The revelation brought no courtroom trial, no chance to confront the killer. Yet for the families, it was an answer long denied and a reminder that even after decades, truth can survive through the smallest traces left behind. 

The yogurt shop murders stand now as both a tragedy and a testament: that with patience and science, even the coldest cases can speak again.

Alien tech or just ice? Scientists debate interstellar comet 3I/ATLAS

Source: Reuters

When astronomers first spotted 3I/ATLAS in July, it appeared to be a classic comet, icy, dusty, and more than three miles across. Its path has raised big questions though. The object isn’t just drifting under gravity and subtle shifts in its acceleration suggest something else at play.

That puzzle led Harvard astrophysicist Avi Loeb to float a bold idea: 3I/ATLAS might be more than a comet. Like his earlier claim about ʻOumuamua’ (the first confirmed interstellar object to visit our Solar system), he argues it could be alien technology disguised as a natural object.
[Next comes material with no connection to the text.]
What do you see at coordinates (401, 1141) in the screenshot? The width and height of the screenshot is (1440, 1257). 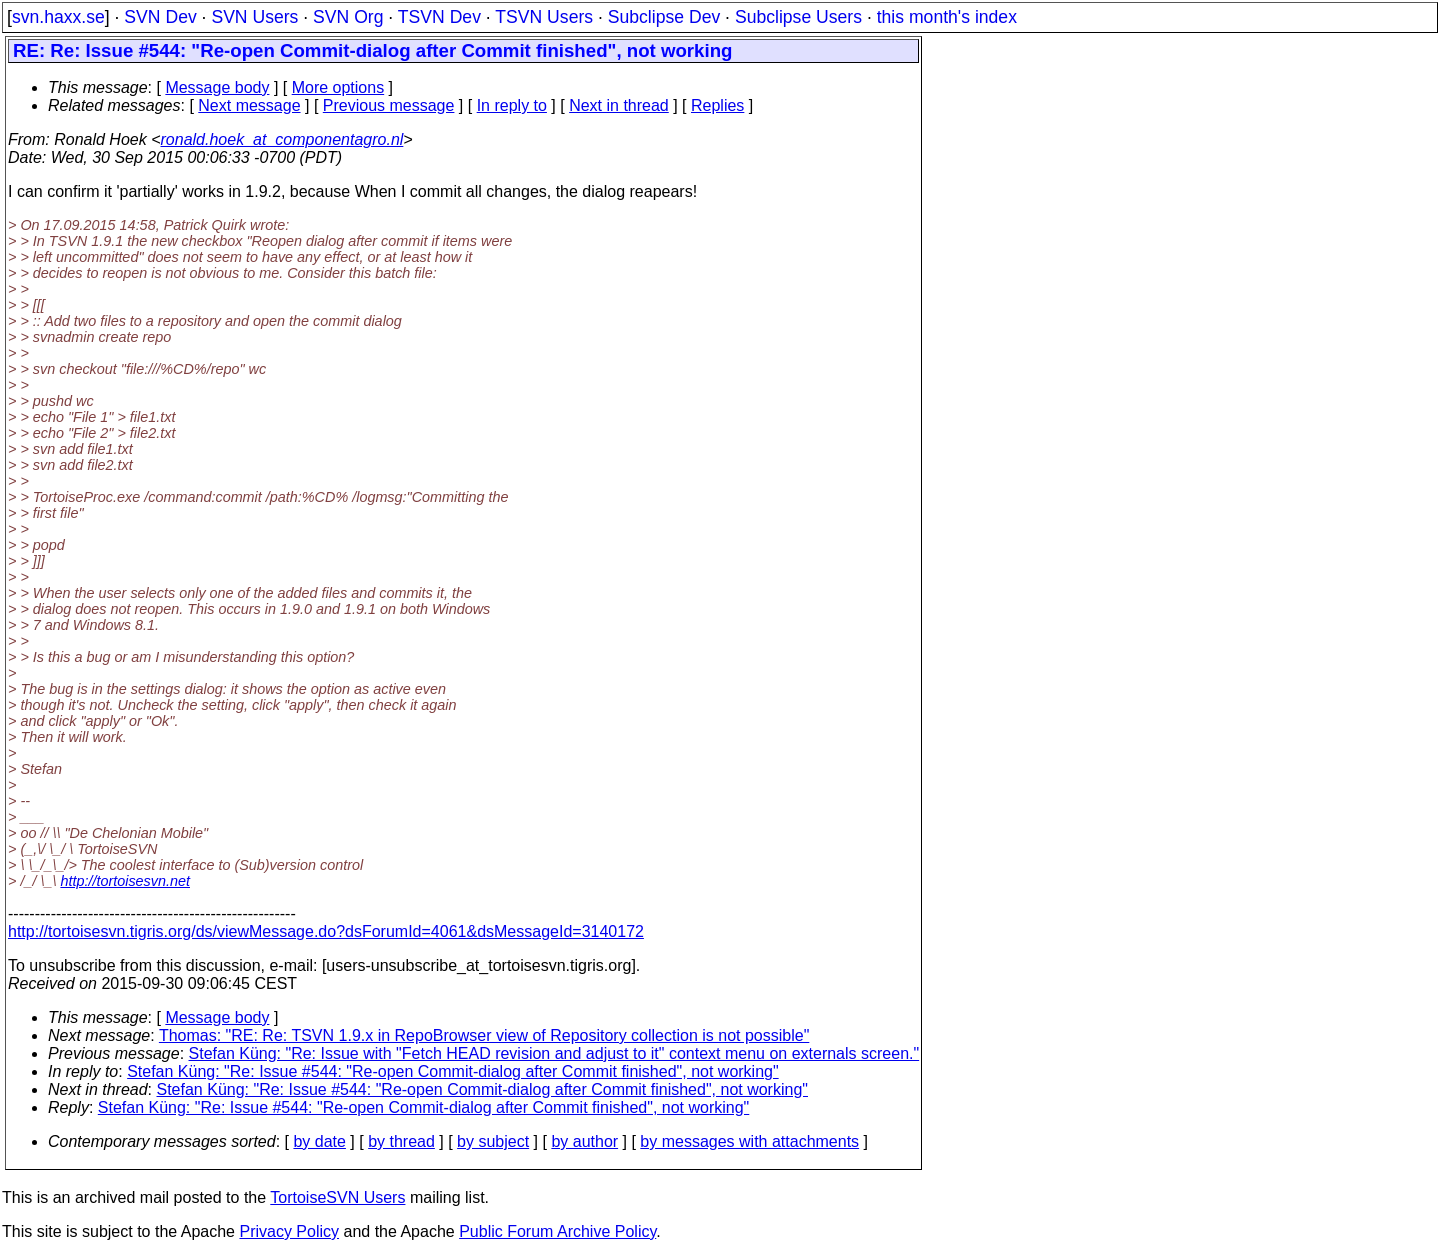 I see `by thread` at bounding box center [401, 1141].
Skeptics point out that 3I/ATLAS is venting carbon dioxide and dust, behaviors typical of comets heating near the Sun. Still, its retrograde orbit and strange maneuvers fuel debate.

Whatever the truth, scientists agree this is a rare chance. An interstellar visitor is here, and telescopes worldwide are racing to record it before it vanishes back into deep space, leaving us to wonder if we just witnessed a comet, or a craft.